▶ [Goal of the exercise] Where the word "scroll" occurs in a line of the data, return the whole line.

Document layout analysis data
*** Block opens ***

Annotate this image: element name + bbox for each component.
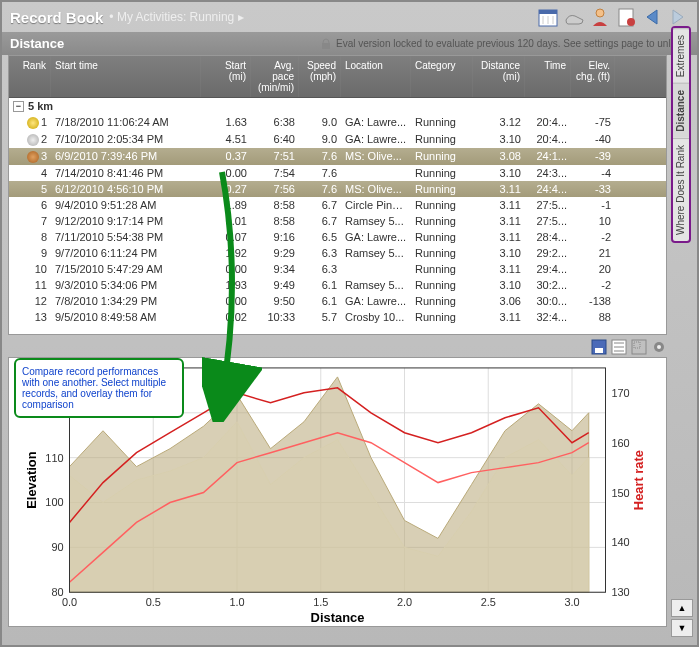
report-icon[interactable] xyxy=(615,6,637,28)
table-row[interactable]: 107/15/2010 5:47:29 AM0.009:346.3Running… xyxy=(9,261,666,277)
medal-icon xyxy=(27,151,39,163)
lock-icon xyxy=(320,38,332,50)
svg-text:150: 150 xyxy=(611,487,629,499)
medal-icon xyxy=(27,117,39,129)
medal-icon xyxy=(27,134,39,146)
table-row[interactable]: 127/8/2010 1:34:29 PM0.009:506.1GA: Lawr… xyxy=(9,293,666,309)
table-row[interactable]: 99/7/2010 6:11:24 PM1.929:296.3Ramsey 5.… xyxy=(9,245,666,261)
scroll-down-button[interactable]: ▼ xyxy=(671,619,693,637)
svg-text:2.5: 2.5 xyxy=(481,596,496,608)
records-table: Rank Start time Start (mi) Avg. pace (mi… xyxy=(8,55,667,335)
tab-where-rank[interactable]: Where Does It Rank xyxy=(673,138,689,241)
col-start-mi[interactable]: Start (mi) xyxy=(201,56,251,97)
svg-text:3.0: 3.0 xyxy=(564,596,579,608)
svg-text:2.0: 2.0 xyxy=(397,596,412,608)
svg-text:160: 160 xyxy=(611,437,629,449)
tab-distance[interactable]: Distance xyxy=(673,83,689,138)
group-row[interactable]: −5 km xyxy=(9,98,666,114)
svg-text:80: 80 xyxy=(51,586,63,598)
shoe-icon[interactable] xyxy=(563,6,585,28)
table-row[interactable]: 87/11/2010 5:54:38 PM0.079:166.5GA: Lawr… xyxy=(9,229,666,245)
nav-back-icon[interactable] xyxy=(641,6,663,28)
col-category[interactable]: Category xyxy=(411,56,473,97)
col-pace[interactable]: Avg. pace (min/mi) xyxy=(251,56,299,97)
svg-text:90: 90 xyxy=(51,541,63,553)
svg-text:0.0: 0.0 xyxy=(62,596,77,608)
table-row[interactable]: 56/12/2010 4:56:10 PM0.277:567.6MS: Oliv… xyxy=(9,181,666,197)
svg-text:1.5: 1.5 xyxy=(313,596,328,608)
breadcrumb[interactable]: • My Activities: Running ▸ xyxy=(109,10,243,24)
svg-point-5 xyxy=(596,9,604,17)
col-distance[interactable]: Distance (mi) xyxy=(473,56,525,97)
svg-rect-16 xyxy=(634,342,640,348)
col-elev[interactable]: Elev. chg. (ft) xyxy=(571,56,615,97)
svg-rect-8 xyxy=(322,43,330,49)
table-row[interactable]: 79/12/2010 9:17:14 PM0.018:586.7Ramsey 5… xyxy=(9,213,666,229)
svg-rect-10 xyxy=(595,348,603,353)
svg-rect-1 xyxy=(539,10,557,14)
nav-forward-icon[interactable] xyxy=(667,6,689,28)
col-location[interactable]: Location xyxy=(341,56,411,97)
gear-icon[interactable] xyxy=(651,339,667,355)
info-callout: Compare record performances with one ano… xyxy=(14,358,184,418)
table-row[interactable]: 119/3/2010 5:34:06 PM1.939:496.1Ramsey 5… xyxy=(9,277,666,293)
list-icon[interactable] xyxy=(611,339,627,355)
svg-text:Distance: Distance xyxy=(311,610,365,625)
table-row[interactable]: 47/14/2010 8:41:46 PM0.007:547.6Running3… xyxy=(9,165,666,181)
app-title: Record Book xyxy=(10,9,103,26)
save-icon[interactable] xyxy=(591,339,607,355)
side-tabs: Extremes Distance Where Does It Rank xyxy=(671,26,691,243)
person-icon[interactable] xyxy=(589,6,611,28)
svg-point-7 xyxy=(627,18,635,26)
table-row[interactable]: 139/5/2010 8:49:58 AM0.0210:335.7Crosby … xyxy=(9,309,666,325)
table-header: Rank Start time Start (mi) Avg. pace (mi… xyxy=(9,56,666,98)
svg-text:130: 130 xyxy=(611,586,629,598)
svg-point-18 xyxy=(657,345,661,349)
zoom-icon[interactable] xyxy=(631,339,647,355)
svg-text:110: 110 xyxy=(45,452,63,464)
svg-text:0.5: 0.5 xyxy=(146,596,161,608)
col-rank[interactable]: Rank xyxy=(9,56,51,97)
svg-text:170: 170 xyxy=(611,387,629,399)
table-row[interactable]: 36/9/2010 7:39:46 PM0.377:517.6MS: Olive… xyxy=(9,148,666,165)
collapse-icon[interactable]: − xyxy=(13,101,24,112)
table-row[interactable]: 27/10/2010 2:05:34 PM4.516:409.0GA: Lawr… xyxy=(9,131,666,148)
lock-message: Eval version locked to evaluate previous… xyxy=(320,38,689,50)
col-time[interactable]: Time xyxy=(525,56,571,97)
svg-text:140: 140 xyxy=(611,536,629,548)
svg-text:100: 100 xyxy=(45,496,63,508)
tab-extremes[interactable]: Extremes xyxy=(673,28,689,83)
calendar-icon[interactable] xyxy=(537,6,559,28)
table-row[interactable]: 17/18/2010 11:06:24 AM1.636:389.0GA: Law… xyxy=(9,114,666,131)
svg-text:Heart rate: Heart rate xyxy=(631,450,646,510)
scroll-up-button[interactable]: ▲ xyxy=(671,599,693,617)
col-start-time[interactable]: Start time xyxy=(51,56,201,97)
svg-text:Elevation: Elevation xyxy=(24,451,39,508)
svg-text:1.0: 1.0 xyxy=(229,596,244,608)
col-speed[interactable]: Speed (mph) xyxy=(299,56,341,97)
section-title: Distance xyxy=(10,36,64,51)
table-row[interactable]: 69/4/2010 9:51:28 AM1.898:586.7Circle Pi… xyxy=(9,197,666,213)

*** Block closes ***

▶ [Completed exercise]
scroll-down-button[interactable]: ▼ xyxy=(671,619,693,637)
scroll-up-button[interactable]: ▲ xyxy=(671,599,693,617)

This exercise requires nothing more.